Canadian appliance maker Camco announced net income of U.S. $3.7 million, or $0.18 per share, for the second quarter ending June 25, 2005. This compares to a net loss of $1.9 million, or $0.10 per share, for the same period last year, due to significant provisions for Hamilton plant closure costs.
Total sales for the second quarter totaled $170 million, up 2 percent from sales of $167 million for the second quarter of 2004.
Closure-related expenses of $0.2 million related to final dismantling associated with the Hamilton plant, were recorded in the second quarter of 2005 compared to closure costs of $6.5 million for the same period last year.

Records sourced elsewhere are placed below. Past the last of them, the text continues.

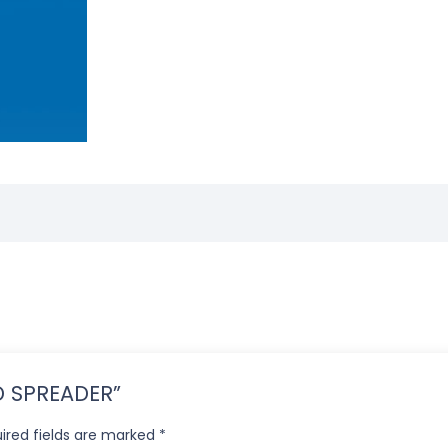
ED SPREADER”
ired fields are marked
*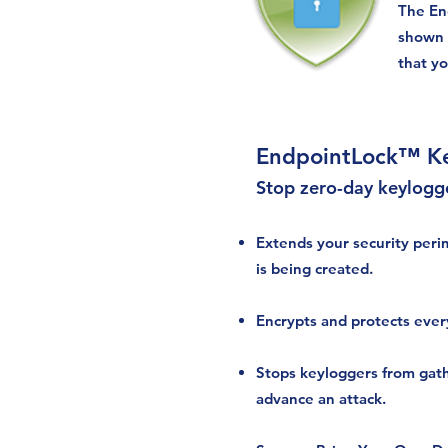
The En
shown 
that y
EndpointLock™ Ke
Stop zero-day keylogg
Extends your security peri
is being created.
Encrypts and protects ever
Stops keyloggers from gat
advance an attack.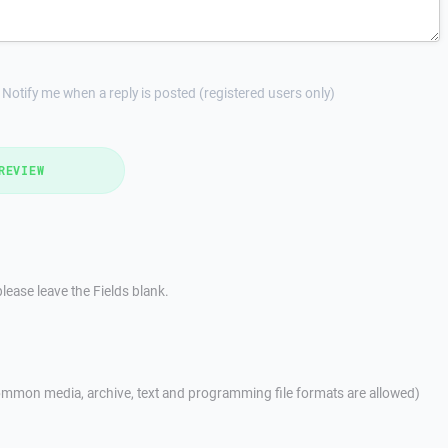
Notify me when a reply is posted (registered users only)
REVIEW
lease leave the Fields blank.
mmon media, archive, text and programming file formats are allowed)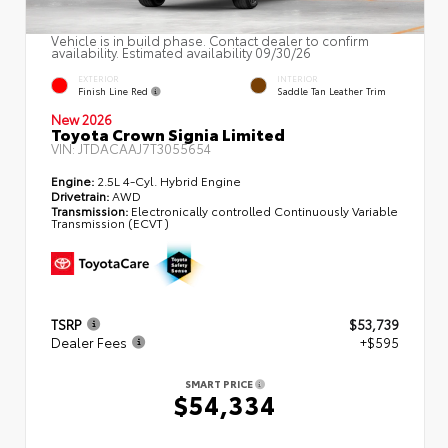
Vehicle is in build phase. Contact dealer to confirm
availability. Estimated availability 09/30/26
EXTERIOR
INTERIOR
Finish Line Red
Saddle Tan Leather Trim
New 2026
Toyota Crown Signia Limited
VIN:
JTDACAAJ7T3055654
Engine:
2.5L 4-Cyl. Hybrid Engine
Drivetrain:
AWD
Transmission:
Electronically controlled Continuously Variable
Transmission (ECVT)
TSRP
$53,739
Dealer Fees
+$595
SMART PRICE
$54,334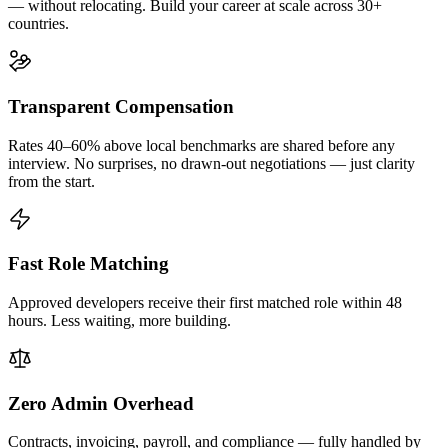
— without relocating. Build your career at scale across 30+
countries.
Transparent Compensation
Rates 40–60% above local benchmarks are shared before any
interview. No surprises, no drawn-out negotiations — just clarity
from the start.
Fast Role Matching
Approved developers receive their first matched role within 48
hours. Less waiting, more building.
Zero Admin Overhead
Contracts, invoicing, payroll, and compliance — fully handled by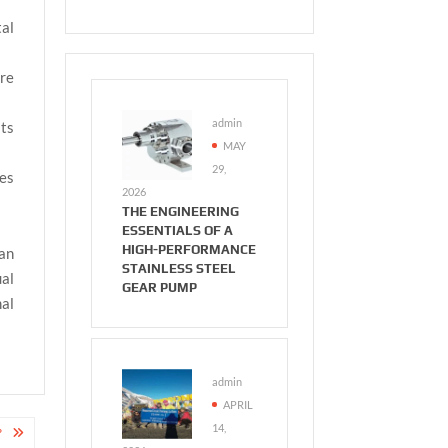
al
re
admin
its
MAY
29,
ies
2026
THE ENGINEERING
ESSENTIALS OF A
HIGH-PERFORMANCE
an
STAINLESS STEEL
ual
GEAR PUMP
mal
admin
APRIL
14,
?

For the first half of 2005, the Camco recorded net income of $9.0 million on sales of $302 million compared to a net loss of $5.6 million on sales of $290 million in 2004. Income from operations, before closure costs and write-downs, were $3.9 million, compared to $4.8 million in 2004 as a result of recent increases in commodity prices, especially steel and plastic.
As announced on July 25, 2005, Controladora Mabe S.A. de C.V. (Mabe) of Mexico and Camco have entered into a support agreement pursuant to which 6295053 Canada Inc, a wholly owned subsidiary of Mabe, will make an offer to purchase all of the common shares of the Company at a price of $3.52 per share for an aggregate value of approximately $70.4 million.

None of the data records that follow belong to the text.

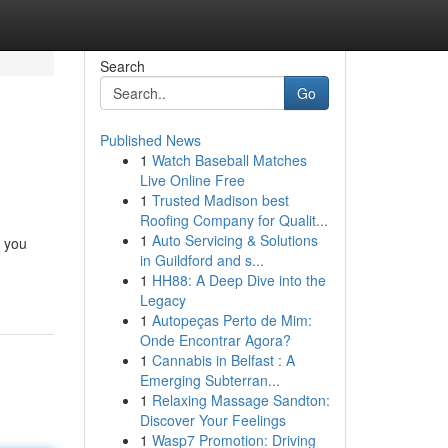
Search
Go
Published News
1
Watch Baseball Matches
Live Online Free
1
Trusted Madison best
Roofing Company for Qualit...
1
Auto Servicing & Solutions
e you
in Guildford and s...
1
HH88: A Deep Dive into the
Legacy
1
Autopeças Perto de Mim:
Onde Encontrar Agora?
1
Cannabis in Belfast : A
Emerging Subterran...
1
Relaxing Massage Sandton:
Discover Your Feelings
1
Wasp7 Promotion: Driving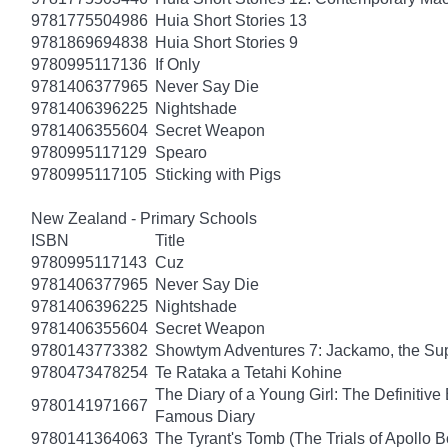
9781775504986
Huia Short Stories 13
9781869694838
Huia Short Stories 9
9780995117136
If Only
9781406377965
Never Say Die
9781406396225
Nightshade
9781406355604
Secret Weapon
9780995117129
Spearo
9780995117105
Sticking with Pigs
New Zealand - Primary Schools
ISBN
Title
9780995117143
Cuz
9781406377965
Never Say Die
9781406396225
Nightshade
9781406355604
Secret Weapon
9780143773382
Showtym Adventures 7: Jackamo, the S
9780473478254
Te Rataka a Tetahi Kohine
The Diary of a Young Girl: The Definitive 
9780141971667
Famous Diary
9780141364063
The Tyrant's Tomb (The Trials of Apollo B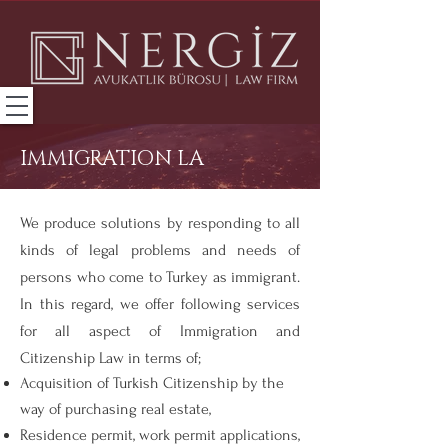
IMMIGRATION LA
We produce solutions by responding to all
kinds of legal problems and needs of
persons who come to Turkey as immigrant.
In this regard, we offer following services
for all aspect of Immigration and
Citizenship Law in terms of;
Acquisition of Turkish Citizenship by the
way of purchasing real estate,
Residence permit, work permit applications,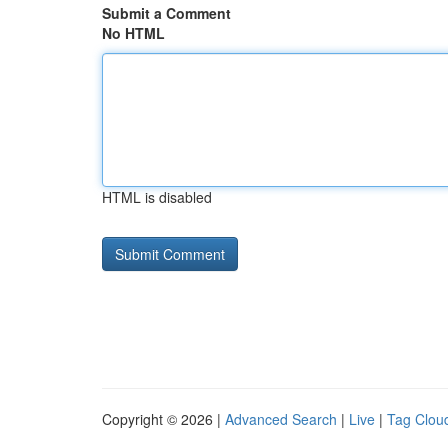
Submit a Comment
No HTML
HTML is disabled
Copyright © 2026 |
Advanced Search
|
Live
|
Tag Clou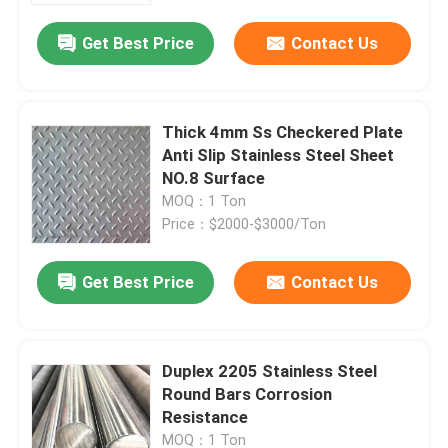
Get Best Price
Contact Us
Thick 4mm Ss Checkered Plate
Anti Slip Stainless Steel Sheet
NO.8 Surface
MOQ：1 Ton
Price：$2000-$3000/Ton
Get Best Price
Contact Us
Home
Duplex 2205 Stainless Steel
Products
Round Bars Corrosion
Resistance
Videos
MOQ：1 Ton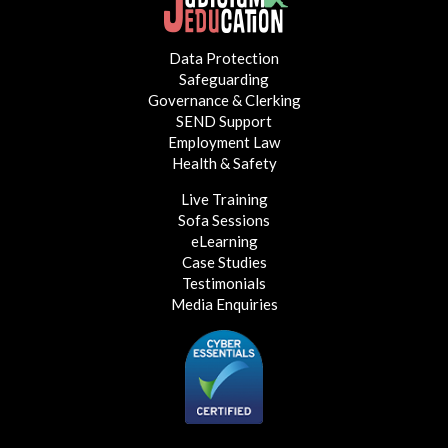
Data Protection
Safeguarding
Governance & Clerking
SEND Support
Employment Law
Health & Safety
Live Training
Sofa Sessions
eLearning
Case Studies
Testimonials
Media Enquiries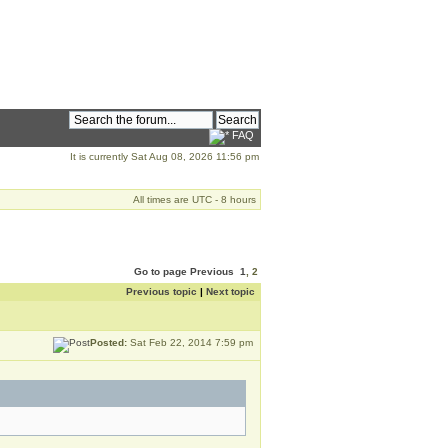
FAQ
It is currently Sat Aug 08, 2026 11:56 pm
All times are UTC - 8 hours
Go to page
Previous
1
,
2
Previous topic
|
Next topic
Posted:
Sat Feb 22, 2014 7:59 pm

"The market for home appliances was quite robust during the first half of the year, and this was a major contributor to Camco's strong performance," James Fleck, president and CEO said. "Material cost inflation continued to be a critical issue for the company, and as a result price increases were implemented in Canada and the US. Most significantly, Camco reached an agreement with GE that effectively increases dryer prices retroactively for the first half of 2005. In the event that the Mabe transaction does not close in the third quarter, the dryer supply agreement with GE will need to be renegotiated."